Alas, most of these Liberals can hide behind the resistance of the Nationals, pretending that they would like to do more but can't because decisive action is opposed by their stablemates and would threaten the Coalition and the fate of a minority government. Or pretending, against all the evidence, that what has been done, or is proposed to be done, amounts to effective action, a worthy Australian contribution and one which will make a difference.
For Scott Morrison, it appears to be only a political problem. He has never subscribed to the rhetoric, and does not use it even when he is pretending to be doing something. He has never formally disputed the science, or the need to do something, but has always resisted any idea that Australia ought to take a lead, or even that it ought to be proactive in devising a new high-tech economy which takes advantage of renewable and sustainable energy to build a new and smarter economy. He consciously eschewed the opportunity, when splashing billions of pandemic cash about last year, to invest in a new energy economy - instead lending himself, and the cabinet, to a paid lobby of gas producers whose entirely disinterested advice was to give them extra billions. A man who thinks in empty and meaningless slogans has coined a new one about change coming from technology rather than taxes, as though we must sit around until a scientist with a patent arrives.
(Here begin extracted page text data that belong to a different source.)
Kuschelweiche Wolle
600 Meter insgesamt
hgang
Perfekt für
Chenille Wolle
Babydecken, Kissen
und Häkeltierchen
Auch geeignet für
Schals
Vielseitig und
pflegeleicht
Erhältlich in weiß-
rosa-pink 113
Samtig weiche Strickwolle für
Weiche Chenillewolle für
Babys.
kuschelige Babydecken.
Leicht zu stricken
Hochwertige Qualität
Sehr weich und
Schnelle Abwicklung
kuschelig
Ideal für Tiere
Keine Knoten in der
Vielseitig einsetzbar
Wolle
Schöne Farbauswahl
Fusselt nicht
It is all of a one with the fact, as well as the impression, of a government entirely in the doldrums over the pandemic, seemingly unable to get fresh wind, a break or a bit of luck. A government barely going through the motions of defending itself, or reforming itself, over the corrupt way in which it has been misappropriating money, with a Prime Minister content to make himself look silly with misleading circular arguments about rorting being OK because the minister thought it was. The question the government ought to be asking itself is how much longer it can stagger on in this way, and whether anything on the horizon - such as the expectation of supplies of fresh vaccines - promises a new energy in the ministry, a purpose in government, a reason for being there.
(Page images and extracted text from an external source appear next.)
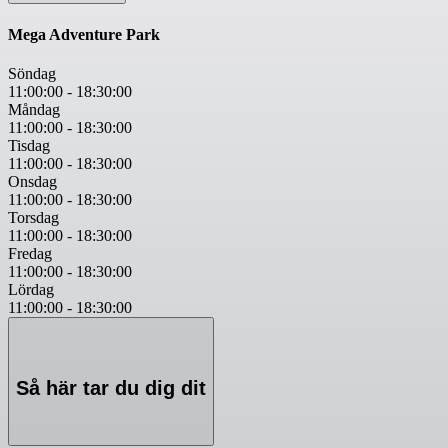
Mega Adventure Park
Söndag
11:00:00
-
18:30:00
Måndag
11:00:00
-
18:30:00
Tisdag
11:00:00
-
18:30:00
Onsdag
11:00:00
-
18:30:00
Torsdag
11:00:00
-
18:30:00
Fredag
11:00:00
-
18:30:00
Lördag
11:00:00
-
18:30:00
Så här tar du dig dit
At its core is a question of leadership and fitness for office. The public, and the Liberal Party, have long tolerated a National Party focused on redistributing as much of the spoils of government to its own as possible. But the Liberals, and their leaders, were supposed to be above that. To be in office for an articulated purpose. To be accountable and transparent. To prefer the national interest to its own. To be focused especially on public safety and the public interest - which is what is threatened by climate change.
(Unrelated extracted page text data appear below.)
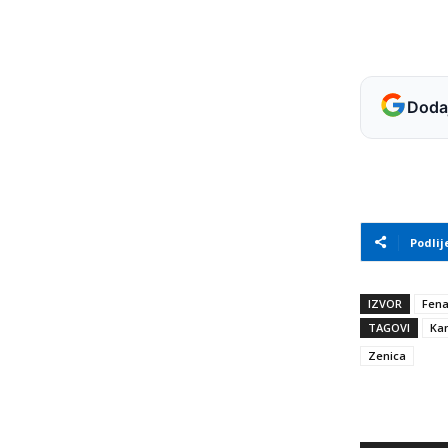
Dodaj
Podlij
IZVOR
Fen
TAGOVI
Kan
Zenica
Scott Morrison is not doing that. He does not hold the hose, it's not a race, and he's not leading on climate change. Nor are the Liberals. Indeed Morrison gives every appearance of relishing the way in which the straight bat and the mangled sentences of the Deputy Prime Minister require the lowest common denominator. His colleagues ought to be tearing his, or their own, hair out. Down the track they will not be able to explain their inaction, and their subservience to his judgment, as a mere matter of preferring loyalty ahead of duty.